*Activity*.
All pictures are to be excluded when the data below is output verbatim.

*Records for the exercise*.
*****

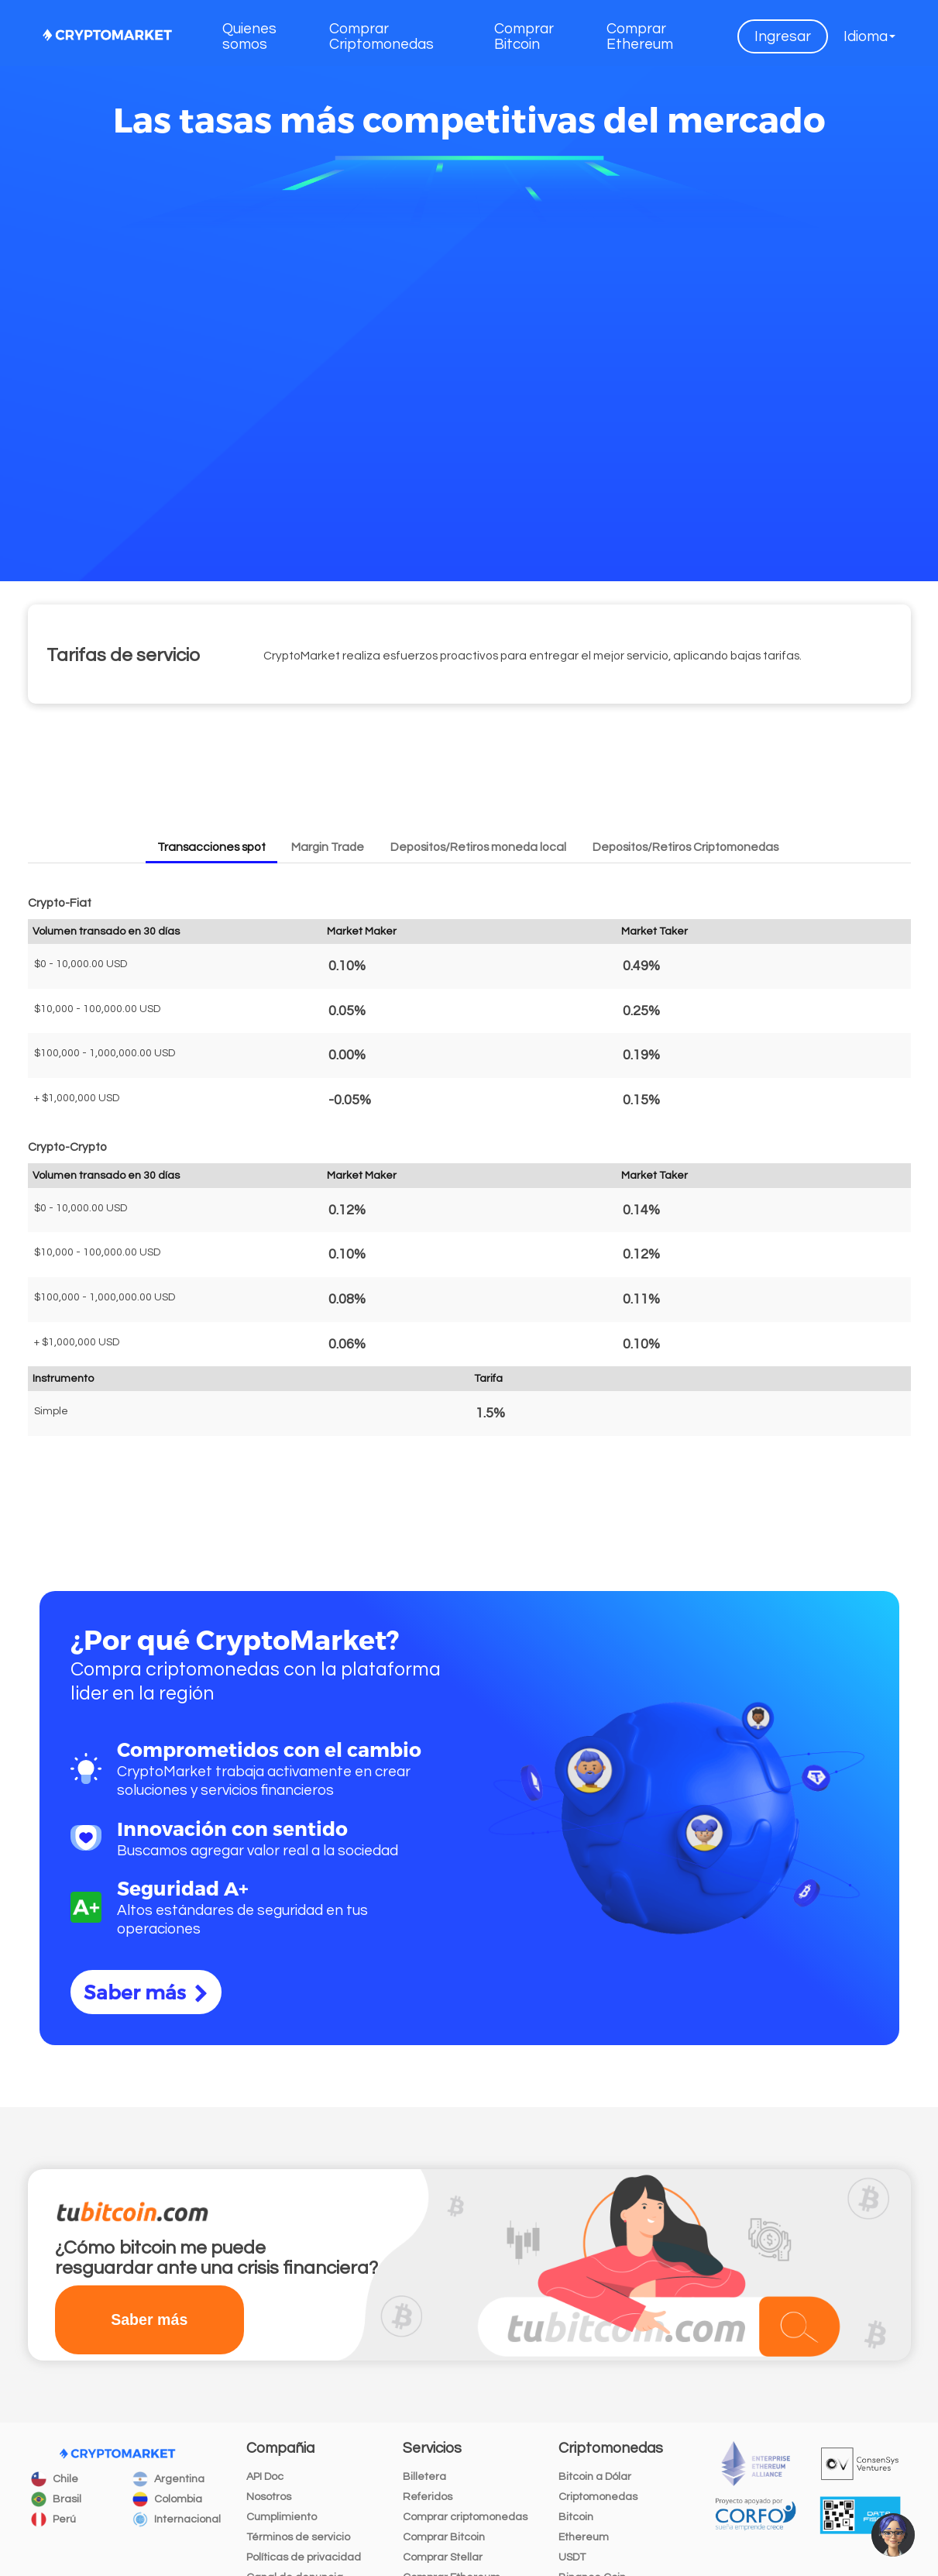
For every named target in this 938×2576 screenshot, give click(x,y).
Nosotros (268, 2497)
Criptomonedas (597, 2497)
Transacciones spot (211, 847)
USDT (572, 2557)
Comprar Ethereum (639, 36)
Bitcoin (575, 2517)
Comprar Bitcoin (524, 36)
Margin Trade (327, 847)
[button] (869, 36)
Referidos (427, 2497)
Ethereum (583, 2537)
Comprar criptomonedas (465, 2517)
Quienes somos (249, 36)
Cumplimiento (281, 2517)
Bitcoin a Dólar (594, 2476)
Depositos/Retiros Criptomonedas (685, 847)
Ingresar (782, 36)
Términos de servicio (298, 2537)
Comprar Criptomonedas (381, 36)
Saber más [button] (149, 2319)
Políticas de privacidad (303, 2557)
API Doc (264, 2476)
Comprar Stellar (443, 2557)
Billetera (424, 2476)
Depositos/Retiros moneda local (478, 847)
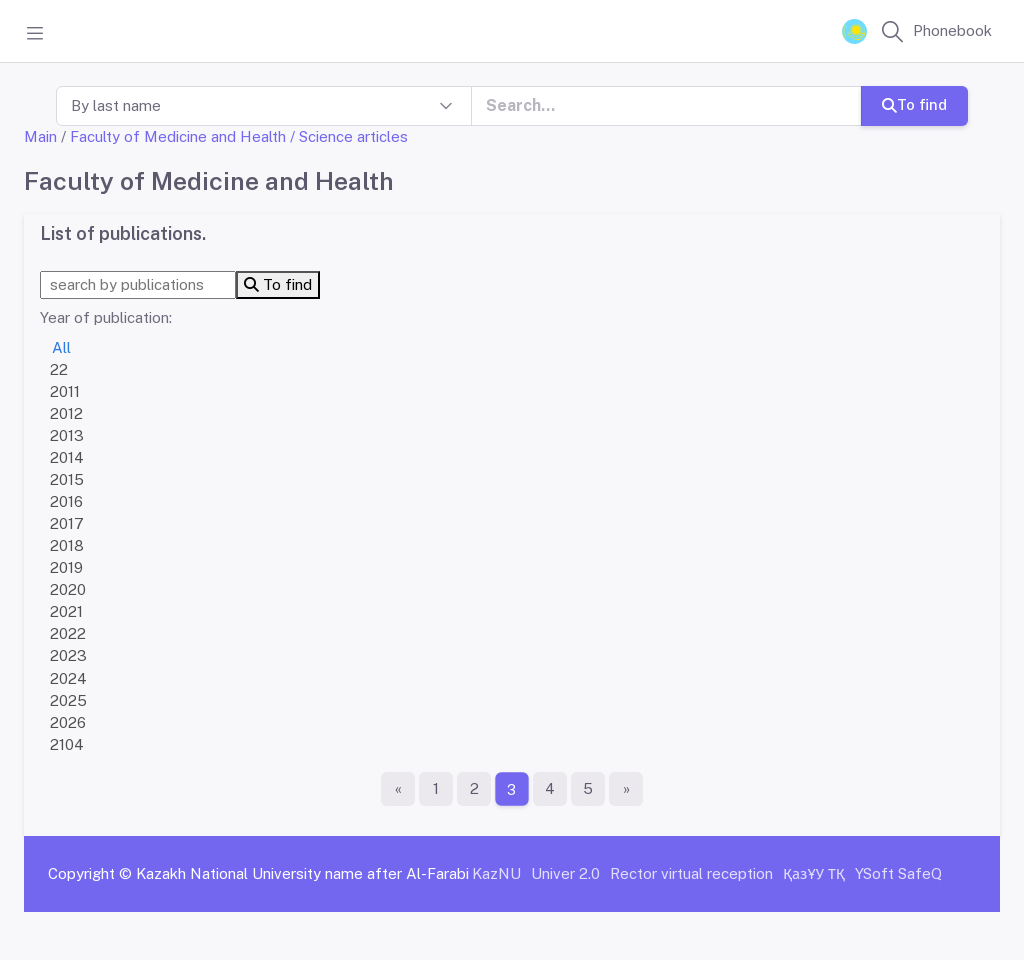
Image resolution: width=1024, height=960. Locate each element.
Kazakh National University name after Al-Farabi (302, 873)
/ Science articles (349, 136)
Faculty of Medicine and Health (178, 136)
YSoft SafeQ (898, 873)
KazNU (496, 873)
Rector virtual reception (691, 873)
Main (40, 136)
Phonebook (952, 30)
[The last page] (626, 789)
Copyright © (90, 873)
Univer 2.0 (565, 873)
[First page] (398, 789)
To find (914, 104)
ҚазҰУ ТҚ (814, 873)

*****

*Answer box*.
For every named target in this 938×2576 screenshot, give click(x,y).
Nosotros (268, 2497)
Criptomonedas (597, 2497)
Transacciones spot (211, 847)
USDT (572, 2557)
Comprar Ethereum (639, 36)
Bitcoin (575, 2517)
Comprar Bitcoin (524, 36)
Margin Trade (327, 847)
[button] (869, 36)
Referidos (427, 2497)
Ethereum (583, 2537)
Comprar criptomonedas (465, 2517)
Quienes somos (249, 36)
Cumplimiento (281, 2517)
Bitcoin a Dólar (594, 2476)
Depositos/Retiros Criptomonedas (685, 847)
Ingresar (782, 36)
Términos de servicio (298, 2537)
Comprar Criptomonedas (381, 36)
Saber más [button] (149, 2319)
Políticas de privacidad (303, 2557)
API Doc (264, 2476)
Comprar Stellar (443, 2557)
Billetera (424, 2476)
Depositos/Retiros moneda local (478, 847)
Image resolution: width=1024, height=960. Locate each element.
Kazakh National University name after Al-Farabi (302, 873)
/ Science articles (349, 136)
Faculty of Medicine and Health (178, 136)
YSoft SafeQ (898, 873)
KazNU (496, 873)
Rector virtual reception (691, 873)
Main (40, 136)
Phonebook (952, 30)
[The last page] (626, 789)
Copyright © (90, 873)
Univer 2.0 (565, 873)
[First page] (398, 789)
To find (914, 104)
ҚазҰУ ТҚ (814, 873)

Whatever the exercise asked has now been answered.